__Provided data__:
Start of Block

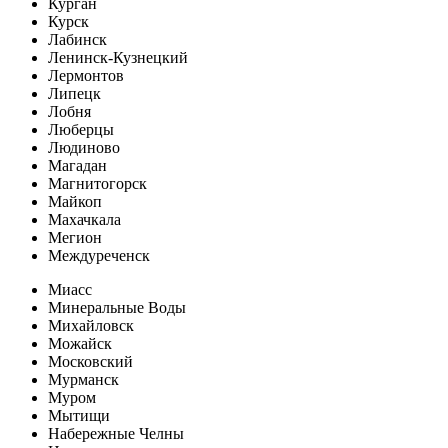
Курган
Курск
Лабинск
Ленинск-Кузнецкий
Лермонтов
Липецк
Лобня
Люберцы
Людиново
Магадан
Магнитогорск
Майкоп
Махачкала
Мегион
Междуреченск
Миасс
Минеральные Воды
Михайловск
Можайск
Московский
Мурманск
Муром
Мытищи
Набережные Челны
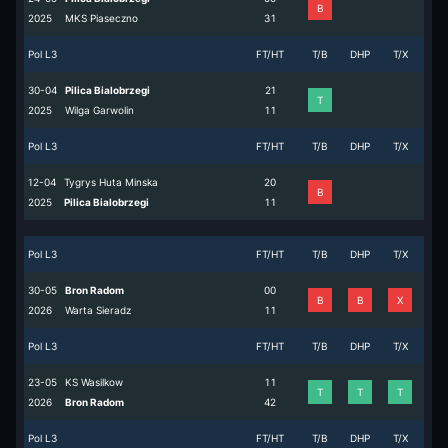
B
2025
MKS Piaseczno
3
1
Pol L3
FT/HT
T/B
DHP
T/X
30-04
Pilica Bialobrzegi
2
1
T
2025
Wilga Garwolin
1
1
Pol L3
FT/HT
T/B
DHP
T/X
12-04
Tygrys Huta Minska
2
0
B
2025
Pilica Bialobrzegi
1
1
Pol L3
FT/HT
T/B
DHP
T/X
30-05
Bron Radom
0
0
B
B
X
2026
Warta Sieradz
1
1
Pol L3
FT/HT
T/B
DHP
T/X
23-05
KS Wasilkow
1
1
T
T
T
2026
Bron Radom
4
2
Pol L3
FT/HT
T/B
DHP
T/X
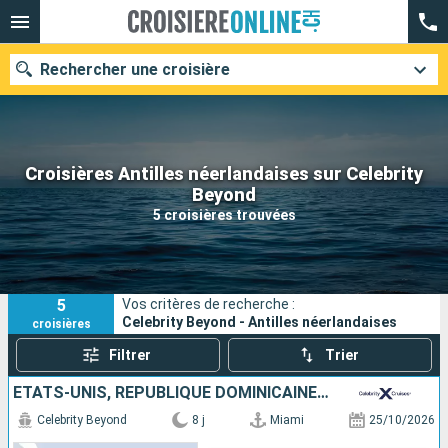
Rechercher une croisière
Croisières Antilles néerlandaises sur Celebrity
Nos destinations
Beyond
5 croisières trouvées
Mois de départ
Ports
Compagnies
5
Vos critères de recherche :
Rechercher
Celebrity Beyond - Antilles néerlandaises
croisières
Filtrer
Trier
ÉTATS-UNIS, RÉPUBLIQUE DOMINICAINE, TORTOLA, SAINT-MARTIN
Celebrity Beyond
8 j
Miami
25/10/2026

End of Block

__What to produce__:
Bring together every line in the entries that holds the string "Celebrity".

__Response box__:
Croisières Antilles néerlandaises sur Celebrity
Celebrity Beyond - Antilles néerlandaises
Celebrity Beyond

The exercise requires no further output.